Kardeşler Arasında Olumlu İlişkilerin Kurulabilmesi İçin Anne- Babalar Nasıl Davranmalı?
• Anne baba; çocuğu ile onun anlayabileceği sade bir dille yeni bir kardeşinin olacağını açıklamalıdır. Doğum öncesi; annenin hamilelik sürecinde çocuğa isim bulmak; eşyalarını ve odasını hazırlamak gibi konularda çocuktan yardım istenmesi; çocuğun kardeşi ile kurulacağı olumlu ilişki için iyi bir başlangıç olabilir.
• Hamilelik sürecinde; kardeşi doğduktan sonra bebeğin ihtiyaçları nedeniyle ailenin nasıl bir süreçten geçeceği konuşulmalıdır.
• Doğum sonrası; anne bebeğin gereksinimlerini karşılarken büyük kardeşten yardım isteyebilir. Örneğin; bebeğin mamasının hazırlanması; giydirirken; banyosunu yaptırırken destek isteyebilir. Çocuk kardeşini yakından tanıyacak; hem de annesinden ayrı kalmamış olacaktır.
• Yeni kardeşin doğumu ile çocuğunuzu hazır olmadığı; hiç denemediği durumlarla karşı karşıya bırakmayın. Kısa bir süre önce “sen küçüksün” diye yemek yerken; giyinirken; hatta yıkanırken kendisine yardımcı olduğunuz çocuğunuza; birdenbire “ben şimdi kardeşini doyuruyorum; sen yemeğini kendin ye” gibi o zamana kadar denemediği bir durumla karşı karşıya bırakmayın. Artık annesinin kendisiyle ilgilenmemesinin sebebinin kardeşi olduğunu düşünecek ve kardeşine karşı düşmanca duygular beslemeye başlayacaktır.
• Çocukla kardeşi hakkında şakalar yapmayın. Kıskançlığın oluşmasına neden olmayın.
• Kardeşi olduktan sonra onunla eskisi kadar ilgilenilemeyeceğiz gibi bilgiler vermeyin.

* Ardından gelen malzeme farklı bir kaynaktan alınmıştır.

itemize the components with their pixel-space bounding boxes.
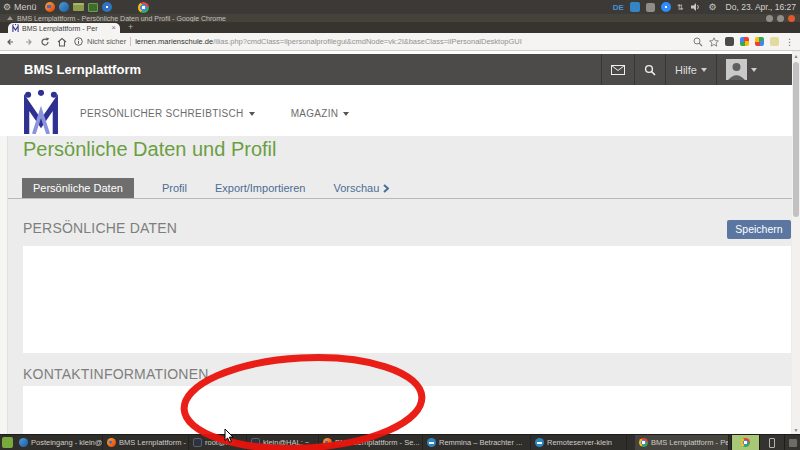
mail-button[interactable] xyxy=(601,54,634,85)
help-label: Hilfe xyxy=(675,64,697,76)
system-settings-icon[interactable]: ⚙ xyxy=(3,2,11,12)
chevron-down-icon xyxy=(343,112,349,116)
url-path: /ilias.php?cmdClass=ilpersonalprofilegui… xyxy=(213,37,522,46)
network-icon[interactable]: ⇅ xyxy=(677,3,684,12)
show-desktop-button[interactable] xyxy=(2,437,13,448)
grid-icon xyxy=(789,439,797,447)
keyboard-layout-indicator[interactable]: DE xyxy=(613,3,624,12)
tab-persoenliche-daten[interactable]: Persönliche Daten xyxy=(22,178,134,198)
volume-icon[interactable] xyxy=(690,2,700,12)
user-menu[interactable] xyxy=(716,54,766,85)
tab-profil[interactable]: Profil xyxy=(162,182,187,194)
tray-indicator-icon[interactable] xyxy=(646,3,655,12)
scroll-down-icon[interactable]: ▼ xyxy=(792,426,800,434)
page-scrollbar[interactable]: ▲ ▼ xyxy=(792,52,800,434)
window-titlebar: BMS Lernplattform - Persönliche Daten un… xyxy=(0,14,800,22)
new-tab-button[interactable]: + xyxy=(128,22,133,33)
address-bar[interactable]: Nicht sicher lernen.marienschule.de/ilia… xyxy=(74,37,686,46)
security-label[interactable]: Nicht sicher xyxy=(87,37,126,46)
taskbar-item-remmina[interactable]: Remmina – Betrachter ... xyxy=(423,435,531,450)
maximize-button[interactable] xyxy=(777,15,784,22)
system-menu-button[interactable]: Menü xyxy=(14,2,37,12)
chevron-down-icon xyxy=(751,68,757,72)
firefox-icon xyxy=(323,438,332,447)
page-left-margin xyxy=(0,136,8,434)
chevron-down-icon xyxy=(249,112,255,116)
bookmark-star-icon[interactable] xyxy=(709,37,719,47)
chrome-menu-icon[interactable]: ⋮ xyxy=(785,37,794,47)
close-window-button[interactable] xyxy=(788,15,795,22)
tab-bar: Persönliche Daten Profil Export/Importie… xyxy=(22,178,389,198)
terminal-icon xyxy=(193,438,202,447)
section-title-personal: PERSÖNLICHE DATEN xyxy=(23,220,177,236)
workspace-switcher xyxy=(731,435,800,450)
workspace-2[interactable] xyxy=(759,435,784,450)
extension-icon-3[interactable] xyxy=(755,37,764,46)
section-title-contact: KONTAKTINFORMATIONEN xyxy=(23,366,208,382)
workspace-3[interactable] xyxy=(784,435,800,450)
zoom-icon[interactable] xyxy=(693,37,703,47)
taskbar: Posteingang - klein@m... BMS Lernplattfo… xyxy=(0,434,800,450)
help-menu[interactable]: Hilfe xyxy=(665,54,716,85)
firefox-icon xyxy=(107,438,116,447)
mail-icon xyxy=(611,65,625,75)
home-button[interactable] xyxy=(57,37,67,47)
tab-export-importieren[interactable]: Export/Importieren xyxy=(215,182,305,194)
save-button[interactable]: Speichern xyxy=(727,220,791,239)
scroll-up-icon[interactable]: ▲ xyxy=(792,52,800,60)
remmina-icon xyxy=(535,438,544,447)
nav-personal-desktop[interactable]: PERSÖNLICHER SCHREIBTISCH xyxy=(80,108,255,119)
window-title: BMS Lernplattform - Persönliche Daten un… xyxy=(17,15,226,22)
url-text: lernen.marienschule.de/ilias.php?cmdClas… xyxy=(135,37,522,46)
site-brand[interactable]: BMS Lernplattform xyxy=(24,62,141,77)
extension-icon-4[interactable] xyxy=(770,37,779,46)
browser-tab[interactable]: BMS Lernplattform - Per × xyxy=(8,23,120,33)
extension-icon-1[interactable] xyxy=(725,37,734,46)
firefox-launcher-icon[interactable] xyxy=(45,2,55,12)
terminal-icon xyxy=(251,438,260,447)
taskbar-item-remoteserver[interactable]: Remoteserver-klein xyxy=(531,435,627,450)
tab-title: BMS Lernplattform - Per xyxy=(22,25,108,32)
tray-app-icon[interactable] xyxy=(630,2,640,12)
browser-tab-strip: BMS Lernplattform - Per × + xyxy=(0,22,800,33)
taskbar-item-klein-terminal[interactable]: klein@HAL: ~ xyxy=(247,435,319,450)
taskbar-item-lernplattform-ue[interactable]: BMS Lernplattform - Ü... xyxy=(103,435,189,450)
desktop-screen: ⚙ Menü DE ⇅ ⚙ Do, 23. Apr., 16:27 BMS Le… xyxy=(0,0,800,450)
back-button[interactable] xyxy=(6,37,16,47)
site-header: BMS Lernplattform Hilfe xyxy=(0,54,792,85)
thunderbird-launcher-icon[interactable] xyxy=(59,2,69,12)
forward-button[interactable] xyxy=(23,37,33,47)
search-button[interactable] xyxy=(634,54,665,85)
scrollbar-thumb[interactable] xyxy=(793,62,799,217)
search-icon xyxy=(644,64,656,76)
taskbar-item-posteingang[interactable]: Posteingang - klein@m... xyxy=(15,435,103,450)
workspace-1-active[interactable] xyxy=(731,435,759,450)
page-title: Persönliche Daten und Profil xyxy=(23,138,276,161)
extension-icon-2[interactable] xyxy=(740,37,749,46)
url-divider xyxy=(130,37,131,46)
taskbar-item-lernplattform-pe[interactable]: BMS Lernplattform - Pe... xyxy=(635,435,729,450)
terminal-launcher-icon[interactable] xyxy=(88,3,98,12)
taskbar-item-root-terminal[interactable]: root@HA... xyxy=(189,435,247,450)
contact-panel xyxy=(23,386,791,434)
session-gear-icon[interactable]: ⚙ xyxy=(709,2,717,12)
taskbar-item-lernplattform-se[interactable]: BMS Lernplattform - Se... xyxy=(319,435,423,450)
phone-icon xyxy=(769,438,775,448)
chrome-launcher-icon[interactable] xyxy=(138,2,149,13)
tab-bar-rule xyxy=(8,198,792,199)
chevron-right-icon xyxy=(383,184,389,193)
site-favicon xyxy=(12,24,19,32)
reload-button[interactable] xyxy=(40,37,50,47)
info-icon[interactable] xyxy=(74,37,83,46)
files-launcher-icon[interactable] xyxy=(73,3,84,11)
personal-data-panel xyxy=(23,246,791,353)
minimize-button[interactable] xyxy=(766,15,773,22)
system-clock[interactable]: Do, 23. Apr., 16:27 xyxy=(726,2,796,12)
tab-vorschau[interactable]: Vorschau xyxy=(333,182,389,194)
school-logo[interactable] xyxy=(22,90,60,134)
remote-tray-icon[interactable] xyxy=(661,2,671,12)
clock-launcher-icon[interactable] xyxy=(102,2,112,12)
nav-magazin[interactable]: MAGAZIN xyxy=(291,108,350,119)
tab-close-icon[interactable]: × xyxy=(111,24,116,32)
chrome-icon xyxy=(639,438,648,447)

• Kardeşini kıskanacağından fazla endişelenip sürekli önlem almaya; bu konuyu sürekli çocuğunuzla konuşmaya çalışmayın.
• Anne-baba olarak kendi davranışlarınızı da gözlemleyin; çocuğunuza karşı sizde ki davranış değişiklikleri de çocuğunuzun bu yeni duruma alışmasını güçleştirebilir.
• Kardeş olduktan sonra onu kardeşiyle kıyaslamayın; ya da bebek hakkında olumsuz “sen bebekken çok sakindin; bak bu çok huysuz gibi” cümleler kurmayın.
• Ya da büyük çocuk sorun çıkardığında “bak kardeşin ne kadar uslu sen niye uslu değilsin” gibi cümleler kurmayın.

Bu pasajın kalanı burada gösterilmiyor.